Run PostgreSQL on Acurast
This example runs a real PostgreSQL server inside an Acurast Cargo deployment and exposes it two ways over the Acurast Tunnel:
- a browser SQL console on the primary connection (open it in any browser), and
- SSH on the secondary connection, so you can local-forward port
5432and use nativepsql.
Postgres itself only ever listens on loopback — it's never directly reachable; both paths reach it from inside the deployment.
The web console has no authentication and runs arbitrary SQL. It's for disposable/test databases only. SSH access is gated by SSH_PASSWORD.
1. Get the repo and open the example
git clone https://github.com/Acurast/acurast-example-apps.git
cd acurast-example-apps/apps/app-cargo-postgres
2. What's in the app/ folder
| File | Purpose |
|---|---|
start.sh | Entrypoint. Phase 1: installs SSH + tunnel deps, builds the getifaddrs shim, starts Dropbear and the tunnel. Phase 2: installs Postgres, initializes the data dir, creates the database, and starts the web console. Runs SSH first so a stalled install is still debuggable. |
tunnel.py | Opens the reverse tunnel — primary → web console (8080), secondary → SSH (2222). |
webadmin.py | The browser SQL console served over the primary connection. |
getifaddrs_override.c / sysv_shm_override.c | PRoot shims (Postgres needs the SysV shared-memory one). |
callback.sh | POSTs log / started / error events to your CALLBACK_URL. |
3. (Optional) Use your own domain
By default the tunnel serves on https://<clientId>.acu.run, with a Let's Encrypt
certificate provisioned automatically — nothing to set up. To use your own domain
suffix instead, do the one-time DNS setup (a wildcard record and an _acu TXT
record) from the
Tunnel Quick Start
(step 2) and set DOMAIN_SUFFIX_MAINNET/_CANARY below.
4. Configure .env
cp .env.example .env
| Variable | Required | What to set |
|---|---|---|
ACURAST_MNEMONIC | ✅ | Deployer seed phrase. Never commit it. |
NETWORK | ✅ | canary or mainnet. Must match acurast.json. |
DOMAIN_SUFFIX_MAINNET / _CANARY | optional | Only for a custom domain. Leave unset to serve on acu.run. If set, use the one matching NETWORK and add it to includeEnvironmentVariables. |
SSH_PASSWORD | optional | Root SSH password. Defaults to password — set a strong value. |
POSTGRES_USER / POSTGRES_PASSWORD / POSTGRES_DB | optional | Superuser, password and DB created on first start. Set strong values. |
CALLBACK_URL | optional | Lifecycle-event webhook.

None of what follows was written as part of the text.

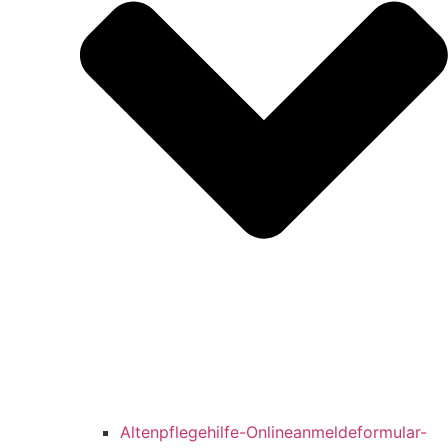
Altenpflegehilfe-Onlineanmeldeformular-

Use webhook.watch. |
Getting a CALLBACK_URL from webhook.watch
Open webhook.watch to get a unique inspector URL, and
paste it into CALLBACK_URL. The deployment POSTs its log / started events
there — including the web URL and the SSH connect command — so you never have to
dig through logs.

5. A glance at acurast.json
runtime: "Shell"on aproot-distroUbuntu image.execution:onetime,maxExecutionTimeInMs: 7200000(2-hour window).minProcessorVersions.android: "1.26.0"(tunnel support).includeEnvironmentVariables:CALLBACK_URL,NETWORK,SSH_PASSWORD,POSTGRES_USER/PASSWORD/DB,WEB_PORT.
6. Deploy
npm i
npm run deploy # runs `acurast deploy`
The CLI shows the reward market and a suggested price — accept it and confirm.

Then watch webhook.watch. After the install log events you'll get the started
event with the web URL, the SSH connect command, and the forward command for
native psql.

Part 2 — Using the database
Option A: SSH in and run native psql
The started event includes a forward command that local-forwards 5432 over
SSH. Run it, then in another terminal:
psql -h 127.0.0.1 -p 5432 -U <POSTGRES_USER> -d <POSTGRES_DB>
Option B: the browser SQL console
Open the url from the started event. You land on the SQL console — note the
red "Insecure SQL console" banner, a reminder that anyone with the URL has full
access.

From here it's just SQL. Create a table and insert some rows:
CREATE TABLE notes (id serial primary key, body text, created_at timestamptz default now());
INSERT INTO notes (body) VALUES ('hello acurast'), ('second row');

…and query them back:
SELECT * FROM notes ORDER BY id;

A full relational database, running on a phone, reachable from your browser over a trusted TLS URL. Remember: the storage is ephemeral — everything is lost when the deployment ends, so treat it as a disposable/test database.